NDG Book Review: “The Time of Our Lives”

Times of Our LivesThe view you have from where you sit is a very good one.

You can see highs and lows, happy things, and improvements to be made. Some of what you spy makes you laugh, while others give you pause or cause concern. From where you sit, you can see for miles – and, as does Peggy Noonan in her new book “The Time of Our Lives,” you can see years into the past.

As a new college graduate in the early 1970s, writer Peggy Noonan says that she received an “unplanned gift” from her first job at a CBS affiliate in Boston: the newsroom was full of “old, semicurmudgeonly correspondents and editors, and they taught me by reading, editing and rewriting my hourly news broadcasts.” She learned how to “clear something up,” change minds, and create stories.

From there she became a “news gatherer,” a speechwriter and author, and in 2000, she was asked to write a column for the Wall Street Journal. When a friend suggested a bound collection of favorite works, Noonan began poring through boxes.

Her first offering: the transcript of a commencement address, in which she spoke of being a Presidential speechwriter.

“It’s heaven,” she says simply, before elaborating with tales of monumental disasters, intuition, and working with Ronald Reagan.

In this book, Noonan eulogizes friends and the famous: Joan Rivers, of whom Noonan says “She had no edit function, which in part allowed her gift” of warmth; the “sweet and austere” Jacqueline Kennedy; writer Tennessee Williams; soldiers Alvin York and Audie Murphy; and former President Reagan.

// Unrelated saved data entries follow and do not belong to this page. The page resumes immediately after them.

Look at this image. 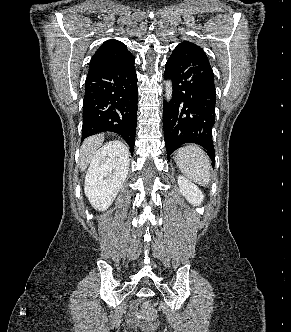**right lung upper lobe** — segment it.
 Listing matches in <instances>:
<instances>
[{
	"mask_svg": "<svg viewBox=\"0 0 291 332\" xmlns=\"http://www.w3.org/2000/svg\"><path fill=\"white\" fill-rule=\"evenodd\" d=\"M132 57L127 47L117 40L105 41L93 55L90 68L116 64Z\"/></svg>",
	"mask_w": 291,
	"mask_h": 332,
	"instance_id": "cb5924a9",
	"label": "right lung upper lobe"
}]
</instances>
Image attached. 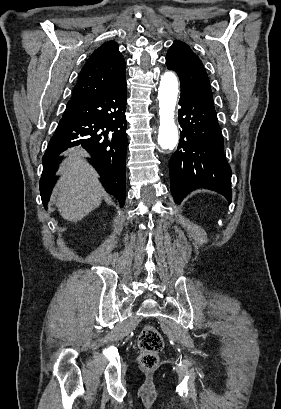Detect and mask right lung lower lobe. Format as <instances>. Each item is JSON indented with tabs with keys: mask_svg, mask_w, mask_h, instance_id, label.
I'll return each instance as SVG.
<instances>
[{
	"mask_svg": "<svg viewBox=\"0 0 281 409\" xmlns=\"http://www.w3.org/2000/svg\"><path fill=\"white\" fill-rule=\"evenodd\" d=\"M126 81L111 90L83 100H70L63 118L43 156L40 179L42 203L46 207L58 165L57 156L69 147L82 145L92 156L90 162L101 176L108 193L125 202Z\"/></svg>",
	"mask_w": 281,
	"mask_h": 409,
	"instance_id": "98d812e1",
	"label": "right lung lower lobe"
}]
</instances>
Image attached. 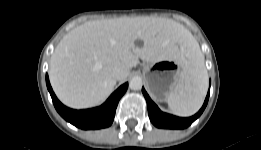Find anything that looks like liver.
Masks as SVG:
<instances>
[{
  "label": "liver",
  "instance_id": "obj_1",
  "mask_svg": "<svg viewBox=\"0 0 261 150\" xmlns=\"http://www.w3.org/2000/svg\"><path fill=\"white\" fill-rule=\"evenodd\" d=\"M137 38L143 41V47L135 46ZM196 45L192 34L172 19L123 17L88 21L72 29L56 46L51 56L50 82L68 107H92L112 93L117 81L112 76L115 66L130 71L139 59L147 63L177 59L185 67L187 50Z\"/></svg>",
  "mask_w": 261,
  "mask_h": 150
}]
</instances>
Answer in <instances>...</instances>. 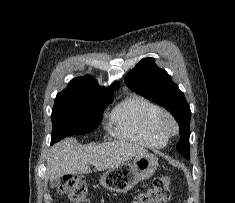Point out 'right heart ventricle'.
Instances as JSON below:
<instances>
[{
    "instance_id": "right-heart-ventricle-1",
    "label": "right heart ventricle",
    "mask_w": 235,
    "mask_h": 203,
    "mask_svg": "<svg viewBox=\"0 0 235 203\" xmlns=\"http://www.w3.org/2000/svg\"><path fill=\"white\" fill-rule=\"evenodd\" d=\"M161 108L149 99L132 94L119 102L110 114L114 135L149 148L164 147L168 138L154 130Z\"/></svg>"
}]
</instances>
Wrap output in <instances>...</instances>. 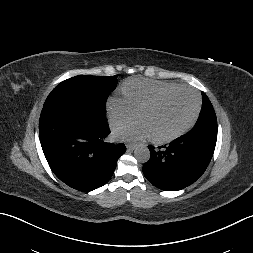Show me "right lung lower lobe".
I'll use <instances>...</instances> for the list:
<instances>
[{
    "mask_svg": "<svg viewBox=\"0 0 253 253\" xmlns=\"http://www.w3.org/2000/svg\"><path fill=\"white\" fill-rule=\"evenodd\" d=\"M110 133L105 115L70 103L43 107L40 142L54 174L68 186L89 192L113 175L123 143H106Z\"/></svg>",
    "mask_w": 253,
    "mask_h": 253,
    "instance_id": "right-lung-lower-lobe-1",
    "label": "right lung lower lobe"
}]
</instances>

She shares her views on books, politics, and political scandals. She writes lovingly of her city, post-September 11, 2001, and how New Yorkers dealt with tragedy. She reflects on the Catholic Church, and worshipping there.

And despite that many of these columns were penned years ago, Noonan seems prescient at times. She writes about “safe rooms” at college, immigration, Iraq, terrorism, having a common language as a nation, and other topics that were as relevant when written as they are today.

And that last point, well, there’s a surprise. Have we really been talking about the same things for all these years? Author Peggy Noonan seems to indicate as much, and in this memoir-essay-collection, she weighs in, too.

But first, starting with a brief look at her own life and early career, Noonan writes of former co-workers, elderly aunts, and an America where parents turned their children loose during the day and didn’t expect to see them until dinnertime. She proceeds by remarking on life, events, and how things have changed both politically and socially but she doesn’t rant. In “The Times of Our Lives,” Noonan is obviously opinionated, but respectfully so. In today’s culture of divisiveness, that may come as welcome relief to some readers.

All in all, this book was a pleasure to read and with short chapters, is easily browsable. It’s a calm look at current events and if you’re plugged into those topics, then “The Times of Our Lives” is worth a view.